Lorsque j'ai dit à Fuad que IWPS ne pouvait pas proposer de soutien financier (bien que si vous pouvez, contactez fuad_alramal@yahoo.com), il m'a répondu : "Nous n'avons pas d'argent, mais notre force, ce sont nos convictions : notre engagement dans la non violence. La violence tue l'esprit, et le pousse vers plus de violence ou la soumission, mais la non violence finit toujours par l'emporter."

Fuad a dit qu'il avait choisi de travailler dans la région de Salfit à cause de son passé de résistance non violente. Ces dernières semaines ont vu nombre d'actions importantes dans notre région rurale souvent oubliée.

Le Jour de la Terre, des centaines de personnes se sont rassemblées dans le village de Rafat pour protester contre le mur qui encercle lentement leur village, mais lorsqu'ils se sont rendus compte que la cage n'était pas gardée, ils ont commencé à la secouer, tous ensemble, jusqu'à ce que les grilles s'ouvrent.
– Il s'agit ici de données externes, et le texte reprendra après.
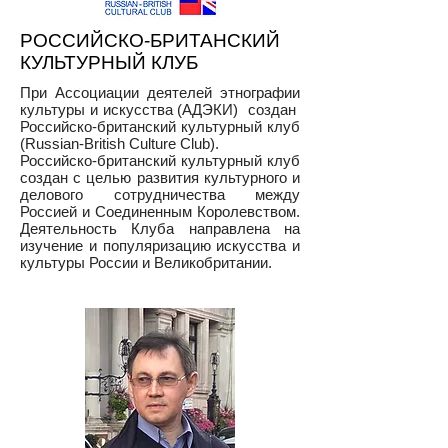
РОССИЙСКО-БРИТАНСКИЙ
КУЛЬТУРНЫЙ КЛУБ
При Ассоциации деятелей этнографии
культуры и искусства (АДЭКИ) создан
Российско-британский культурный клуб
(Russian-British Culture Club).
Российско-британский культурный клуб
создан с целью развития культурного и
делового сотрудничества между
Россией и Соединенным Королевством.
Деятельность Клуба направлена
на
изучение и популяризацию искусства и
культуры России и Великобритании.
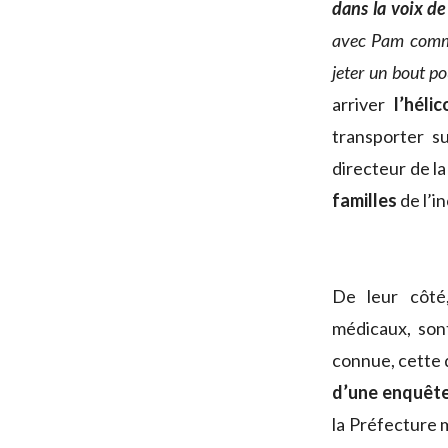
dans la voix d
avec Pam commen
jeter un bout po
arriver
l’héli
transporter s
directeur de 
familles
de l’i
De leur côté
médicaux, so
connue, cette 
d’une enquête 
la Préfecture 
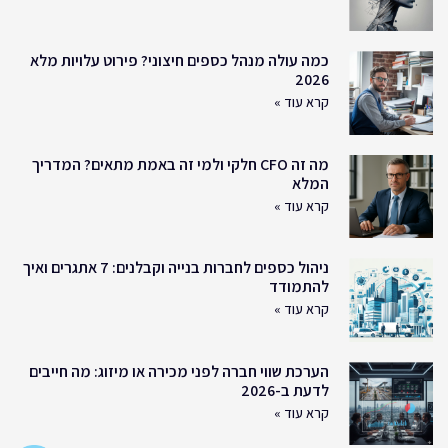
כמה עולה מנהל כספים חיצוני? פירוט עלויות מלא
2026
קרא עוד »
מה זה CFO חלקי ולמי זה באמת מתאים? המדריך
המלא
קרא עוד »
ניהול כספים לחברות בנייה וקבלנים: 7 אתגרים ואיך
להתמודד
קרא עוד »
הערכת שווי חברה לפני מכירה או מיזוג: מה חייבים
לדעת ב-2026
קרא עוד »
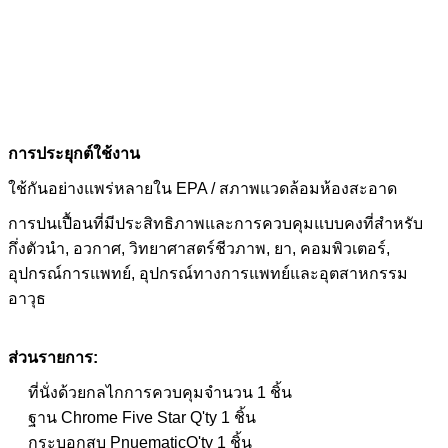
การประยุกต์ใช้งาน
ใช้กันอย่างแพร่หลายใน EPA / สภาพแวดล้อมห้องสะอาด
การปนเปื้อนที่มีประสิทธิภาพและการควบคุมแบบคงที่สำหรับ
กึ่งตัวนำ, อวกาศ, วิทยาศาสตร์ชีวภาพ, ยา, คอมพิวเตอร์,
อุปกรณ์การแพทย์, อุปกรณ์ทางการแพทย์และอุตสาหกรรม
อาวุธ
ส่วนรายการ:
ที่นั่งด้วยกลไกการควบคุมจำนวน 1 ชิ้น
ฐาน Chrome Five Star
Q'ty 1 ชิ้น
กระบอกสูบ Pnuematic
Q'ty 1 ชิ้น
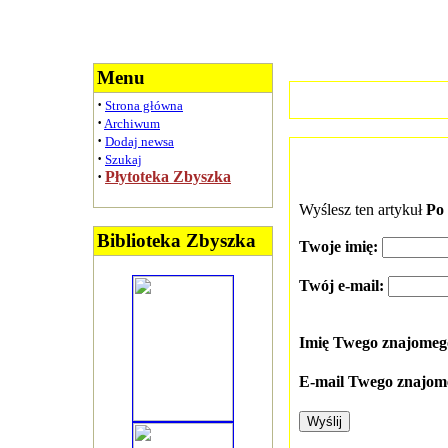
Menu
·
Strona główna
·
Archiwum
·
Dodaj newsa
·
Szukaj
·
Płytoteka Zbyszka
Wyślesz ten artykuł
Po 
Biblioteka Zbyszka
Twoje imię:
Twój e-mail:
Imię Twego znajome
E-mail Twego znajom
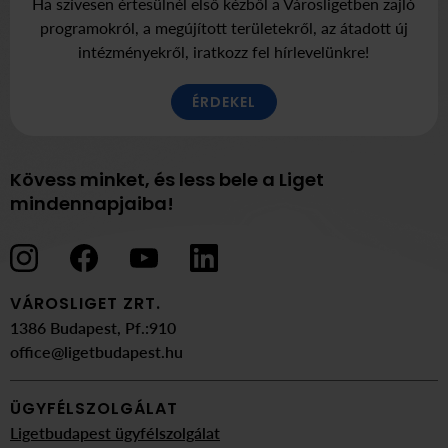
Ha szívesen értesülnél első kézből a Városligetben zajló
programokról, a megújított területekről, az átadott új
intézményekről, iratkozz fel hírlevelünkre!
ÉRDEKEL
Kövess minket, és less bele a Liget
mindennapjaiba!
VÁROSLIGET ZRT.
1386 Budapest, Pf.:910
office@ligetbudapest.hu
ÜGYFÉLSZOLGÁLAT
Ligetbudapest ügyfélszolgálat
Lorsque les soldats sont arrivés, les manifestants sont rentrés chez eux, et aucune pierre n'a été lancée. Ils avaient dit ce qu'ils voulaient dire : Rafat n'acceptera pas de punition collective.

Le jour suivant, à Salfit, un groupe de manifestants a trouvé le mur sans gardiens et ils ont commencé à enlever des fils électriques installés sur les sections grillagées.
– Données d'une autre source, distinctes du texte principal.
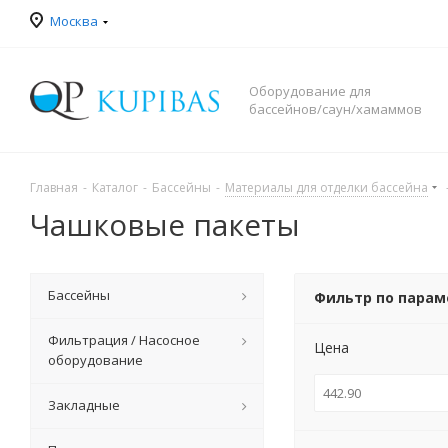
Москва
Оборудование для
бассейнов/саун/хамаммов
Главная
-
Каталог
-
Бассейны
-
Материалы для отделки бассейна
Чашковые пакеты
Бассейны
Фильтр по пара
Фильтрация / Насосное
Цена
оборудование
Закладные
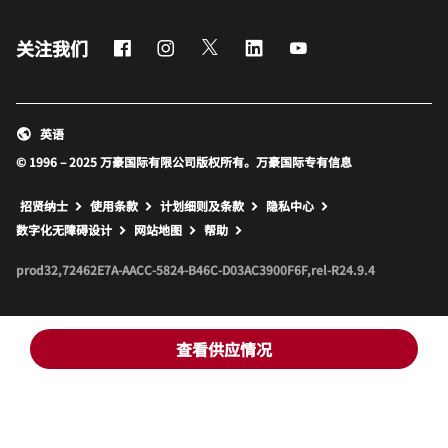
Facebook
Instagram
Twitter
LinkedIn
Youtube
关注我们
英语
© 1996 – 2025 万豪国际有限公司版权所有。万豪国际专有信息
招贤纳士
使用条款
计划细则及条款
隐私中心
打开新窗口
打开新窗口
数字化无障碍设计
网站地图
帮助
prod32,72462E7A-AACC-5824-B46C-D03AC3900F6F,rel-R24.9.4
查看供应情况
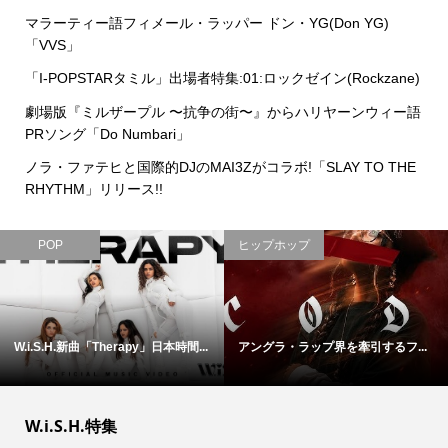
マラーティー語フィメール・ラッパー ドン・YG(Don YG)
「VVS」
「I-POPSTARタミル」出場者特集:01:ロックゼイン(Rockzane)
劇場版『ミルザープル 〜抗争の街〜』からハリヤーンウィー語
PRソング「Do Numbari」
ノラ・ファテヒと国際的DJのMAI3Zがコラボ!「SLAY TO THE
RHYTHM」リリース!!
POP
ヒップホップ
W.i.S.H.新曲「Therapy」日本時間...
アングラ・ラップ界を牽引するフ...
W.i.S.H.特集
Les soldats ont surgi et ont commencé à tirer en l'air, mais les manifestants sont restés et ont déployé les drapeaux palestiniens au-dessus du mur de la cage qui coupe leur route principale et annexe la majorité de leur terre. Salfit non plus n'acceptera pas l'emprisonnement collectif.
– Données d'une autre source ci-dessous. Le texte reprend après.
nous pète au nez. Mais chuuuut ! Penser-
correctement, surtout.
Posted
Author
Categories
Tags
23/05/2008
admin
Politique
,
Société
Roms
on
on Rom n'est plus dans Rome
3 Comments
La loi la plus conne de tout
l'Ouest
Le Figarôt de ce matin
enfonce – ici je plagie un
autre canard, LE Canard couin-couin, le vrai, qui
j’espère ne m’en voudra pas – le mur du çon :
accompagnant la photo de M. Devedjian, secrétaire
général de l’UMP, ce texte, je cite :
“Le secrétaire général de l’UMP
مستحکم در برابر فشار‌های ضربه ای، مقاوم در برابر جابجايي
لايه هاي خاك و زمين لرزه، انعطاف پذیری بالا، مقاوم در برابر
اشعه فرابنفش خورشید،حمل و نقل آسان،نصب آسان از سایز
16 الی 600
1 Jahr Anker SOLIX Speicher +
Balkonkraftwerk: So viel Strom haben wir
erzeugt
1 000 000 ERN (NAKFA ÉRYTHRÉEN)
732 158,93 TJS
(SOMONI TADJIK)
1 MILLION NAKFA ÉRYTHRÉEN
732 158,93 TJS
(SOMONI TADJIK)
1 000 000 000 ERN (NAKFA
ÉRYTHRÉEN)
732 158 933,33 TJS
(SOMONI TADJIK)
Le reste de la Cisjordanie non plus, où beaucoup d'autres actions ont eu lieu à l'occasion du Jour de la Terre. A Qaffin, au nord, des milliers de manifestants se sont rassemblés et ont marché, dansé et rythmé par les tambours leur marche vers le mur, pour montrer leur état d'esprit et leur détermination à résister au mur illégal et à l'occupation.

A Naplouse, des centaines ont manifesté à Beit Furik, l'une des six sorties de la ville – toutes des checkpoints militaires – à travers de laquelle les hommes de 16 à 45 ans ne sont pas autorisés à traverser sans un permis israélien spécial qu'on ne peut se procurer qu'à l'extérieur de la ville.

La marche, co-organisée par le Syndicat des Femmes de Naplouse et une association pour personnes handicapées, a passé le checkpoint devant des soldats sidérés incapables de refouler les manifestants.

Le groupe a ensuite occupé le checkpoint, d'abord en s'asseyant par terre et ensuite en grimpant sur les abris d'attente et en y attachant les drapeaux palestiniens et des banderoles sur la liberté.

L'injustice est insupportable. Elle ne peut pas être normalisée, il y aura toujours de la résistance. La Troisième Intifada viendra. Elle sera peut-être non violente, comme la première, ou elle ressemblera plus à la Deuxième.

Est-ce une coïncidence si Israël a commencé à construire sur le site saint du Mont du Temple à Jérusalem, juste au moment où les factions palestiniennes religieuses et laïques en conflit décidaient d'une trêve ?

L'Etat d'Israël préfère que les Palestiniens se battent entre eux plutôt que contre son oppression, mais les Palestiniens en Cisjordanie et à la table des négociations ont montré leur détermination à travailler ensemble contre leur ennemi commun : le racisme et l'occupation sionistes. Unis, ils gagneront.

Si la Troisième Intifada ne réussit pas, alors il y en aura une Quatrième, puis une Cinquième. Il y en aura autant que cela sera nécessaire pour que justice soit rendue.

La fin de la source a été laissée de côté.